Premier guide de cette session : Marie-Pierre Laubeuf, chef de projet de la ZAC des Quais pour Bordeaux Métropole. Les habitants concertés l’ont rebaptisée « Les rives de Floirac ». Justement, Loïc Plaire, membre du conseil de quartier, mais aussi correspondant du journal Sud Ouest, est également au rendez-vous.

« C’est une chance d’être l’aménageur de ces lieux ! » commente l’enthousiaste Marie-Pierre Laubeuf. Car, elle le sait, ici tout est à imaginer, (re)construire, créer. Le challenge pour Bordeaux Métropole : susciter de la mixité économique, sociale et urbaine, faire voisiner les quartiers d’échoppes et d’immeubles récents, et réunir leurs occupants dans un espace public commun, « une place de village. Un lieu où se retrouver, boire un café, échanger. C’est une demande forte des habitants. »

L’espace commun qui attire déjà toute la métropole et même plus, c’est l’Arena, la toute nouvelle salle de spectacles de 11000 places, ouverte en janvier 2018. L’architecte, Rudy Ricciotti, a imaginé cet « ovni », magnifiquement illuminé de nuit, au bord du fleuve.

Bordeaux à nos pieds

Reste la question des accès. Car « si Floirac a toujours eu la vue sur la Garonne, elle n’a jamais eu l’accès au fleuve ». La réponse : le futur pont Simone Veil, large de 44 mètres. Un « pont à vivre » doté d’une allée piétonne de 18 mètres de large et d’esplanades boisées ! « Il pourrait même accueillir des fêtes. » Pour aller danser sur le pont, on pourra prendre un TCSP (transport en commun en site propre) de pont (Chaban) à pont (Simone Veil).
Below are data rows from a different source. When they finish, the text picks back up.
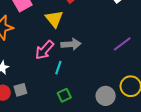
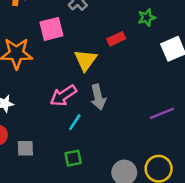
gray arrow: (71, 44) -> (98, 97), turned 66
gray square: (20, 90) -> (25, 148), moved

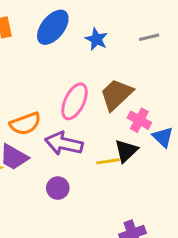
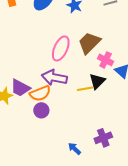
orange semicircle: (25, 124) -> (40, 93), moved
purple circle: (58, 188) -> (41, 110), moved

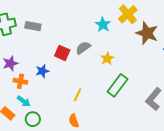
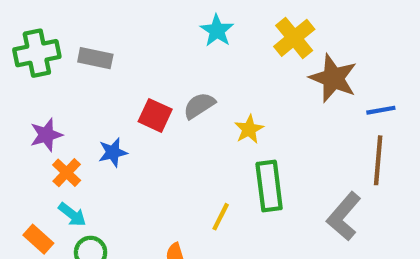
cyan star: (103, 25) -> (217, 31), moved
orange cross: (20, 81) -> (67, 173), turned 32
green rectangle: (117, 85) -> (269, 186), turned -45
yellow line: (78, 95) -> (221, 217), moved

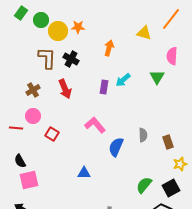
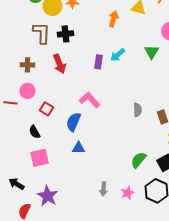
orange arrow: (109, 48) -> (114, 19), moved
black cross: (71, 59) -> (66, 34), turned -35
brown cross: (33, 90) -> (28, 65), turned 32
blue semicircle: (116, 147) -> (74, 122), moved
black semicircle: (20, 161) -> (34, 132), moved
pink square: (29, 180) -> (40, 158), moved

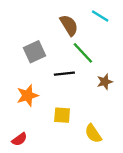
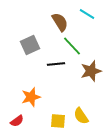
brown star: (105, 82) -> (91, 71), size x1.5
orange star: (28, 96) -> (31, 97), moved
yellow square: (62, 115) -> (58, 121), moved

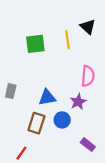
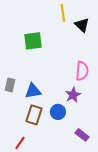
yellow line: (67, 40) -> (63, 13), moved
blue triangle: (47, 97) -> (33, 91), moved

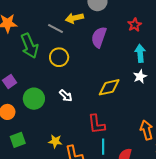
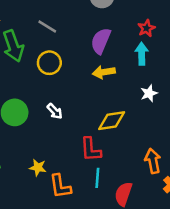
yellow arrow: (74, 18) -> (104, 72), moved
cyan arrow: (140, 53) -> (142, 54), moved
yellow diamond: (109, 87) -> (112, 121), moved

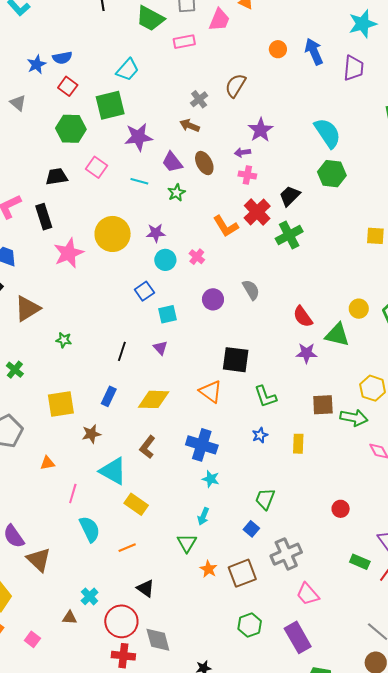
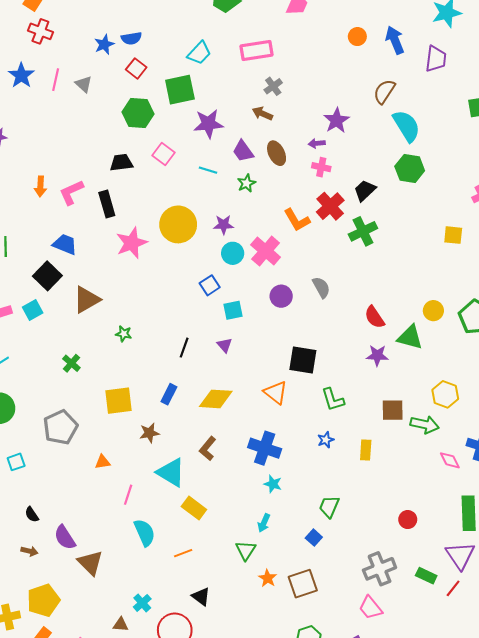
pink rectangle: (184, 42) -> (256, 51), moved, size x1.4
brown semicircle: (235, 86) -> (384, 92), moved
pink cross: (197, 257) -> (266, 251), size x1.8
gray cross: (286, 554) -> (380, 569), moved

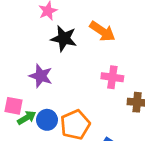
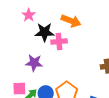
pink cross: (112, 77) -> (59, 42), moved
Bon, pas avant 2025 quand même. « Le temps de l’aménagement d’urbanisme est très long » commente Marie-Pierre Laubeuf. Mais le pont lui aussi attendra. En cause, une divergence de points de vue entre le bureau d’études de Bordeaux Métropole et le constructeur. Pour l’heure, un début de tablier s’avance, comme suspendu au dessus des flots.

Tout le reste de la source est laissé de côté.